## WORK INSTRUCTION
Transcribe the full listing without changing a word, and omit its pictures.

---

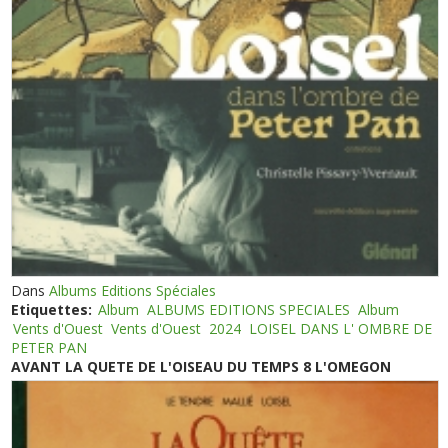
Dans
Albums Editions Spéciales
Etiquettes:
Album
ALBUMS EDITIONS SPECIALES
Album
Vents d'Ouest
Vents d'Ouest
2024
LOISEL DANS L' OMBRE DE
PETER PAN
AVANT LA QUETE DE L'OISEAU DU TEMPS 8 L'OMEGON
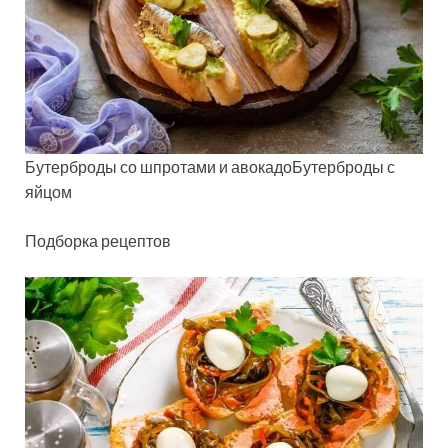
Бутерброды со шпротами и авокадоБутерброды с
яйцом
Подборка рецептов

---

## ANSWER BOX
Dans
Albums Editions Spéciales
Etiquettes:
Album
ALBUMS EDITIONS SPECIALES
Album
Vents d'Ouest
Vents d'Ouest
2024
LOISEL DANS L' OMBRE DE
PETER PAN
AVANT LA QUETE DE L'OISEAU DU TEMPS 8 L'OMEGON
Бутерброды со шпротами и авокадоБутерброды с
яйцом
Подборка рецептов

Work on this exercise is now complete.